View Single Post
Old 09-04-2012, 08:29 PM
  # 1 (permalink)  
blls2x
Member
 
Join Date: Sep 2012
Location: Philadelphia, PA
Posts: 2
Still figuring things out

Hello everyone. This is my first post. A little background on me and why I am here.

I am 24 years old. My 25th birthday will be next month. Since I was 18 I drank "socially" but drank a lot. Nothing you wouldn't expect from an 18 year old. I had friends who were 21 so it was easily accessible and a near daily activity. Still I don't think this is out of the norm for a teenager who is just getting experience with alcohol. I'll skip all the boring details...

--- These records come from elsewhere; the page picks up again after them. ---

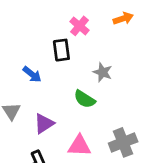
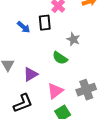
blue arrow: (32, 74) -> (24, 27), moved
pink triangle: (79, 146) -> (55, 91), turned -42

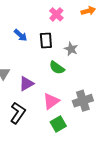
black rectangle: (45, 23) -> (46, 41), moved
black L-shape: (23, 103) -> (18, 113), turned -35

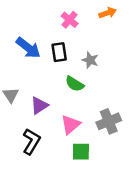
blue arrow: (21, 35) -> (28, 48), size x1.5
green square: (58, 124) -> (81, 152), turned 35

After my 21st birthday up until about a year ago, it was a daily routine to have a few beers or glasses of wine each night after work. Nothing to excessive not really causing me to pass out. I went out and got drunk with friends and actually blacked out once in a while. I did not have (at least dont think I had) a problem. Then May of last year I starting developing Gastrointestinal problems as a result of my excessive drinking and was told that there was signs of fatty tissue on my liver. I absolutely denied that it was a result of drinking (and still kind of do) but more than likely that is what it was. I actually did quit drinking to get better. From about May to September I completely abstained and I don't even remember it being that hard to quit. Then September happened, I moved out alone in a party city and here I am now.

I have drank every day for the past year. I got a nice buzz on but have noticed that just a nice buzz is about 6-8 beers, which for most people is "drunk." Then most recently I started sleepwalking and urinating in areas that are not meant to be urinated on, having sleep disturbances (thrashing & screaming), and just in general really crappy sleep. I would hate the person that I was drunk... OVERLY social.. i.e. walking down to a neighbors party (that I don't know) when I was home alone to see if they would invite me in. And recently every time I would drink "socially" I would black out and wake up in a panic of what happened.

I think I want to be sober, though I really do feel like I'm still trying to figure the extent of my problem out. I have challenged myself in the past to just not drink during the week but fail every time. Honestly I am not sure that I will even make it this week. Theres a bottle downstairs in the fridge of wine and I can taste it, I want it so bad. That's actually why I signed up here; to take my mind off of it. I know that I can really go have just ONE glass and be fine but I think that if I'm ever going to drink again, I need to lay off for a significant amount of time to build up a reasonable tolerance. I have not drank since Saturday night and am now having a hard time. I'm sure that I'll get thru but just want a support system.

Typing this helped Sorry I'm a very wordy person!